** WHAT YOU ARE ASKED TO DO **
Copy every record verbatim. Leave the pictures out.

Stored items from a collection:

====

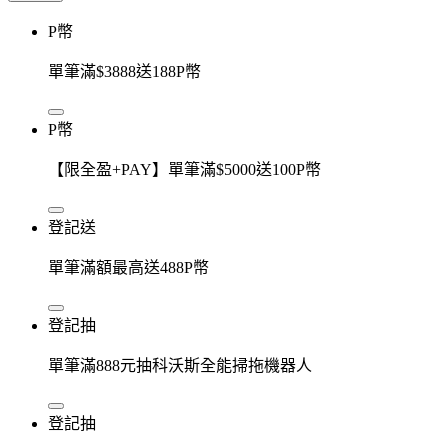
P幣
單筆滿$3888送188P幣
P幣
【限全盈+PAY】單筆滿$5000送100P幣
登記送
單筆滿額最高送488P幣
登記抽
單筆滿888元抽科沃斯全能掃拖機器人
登記抽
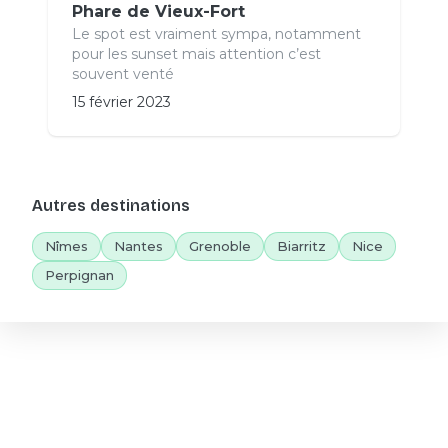
Phare de Vieux-Fort
Le spot est vraiment sympa, notamment
pour les sunset mais attention c’est
souvent venté
15 février 2023
Autres destinations
Nîmes
Nantes
Grenoble
Biarritz
Nice
Perpignan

====

** TASK RESULT **
P幣
單筆滿$3888送188P幣
P幣
【限全盈+PAY】單筆滿$5000送100P幣
登記送
單筆滿額最高送488P幣
登記抽
單筆滿888元抽科沃斯全能掃拖機器人
登記抽
Phare de Vieux-Fort
Le spot est vraiment sympa, notamment
pour les sunset mais attention c’est
souvent venté
15 février 2023
Autres destinations
Nîmes
Nantes
Grenoble
Biarritz
Nice
Perpignan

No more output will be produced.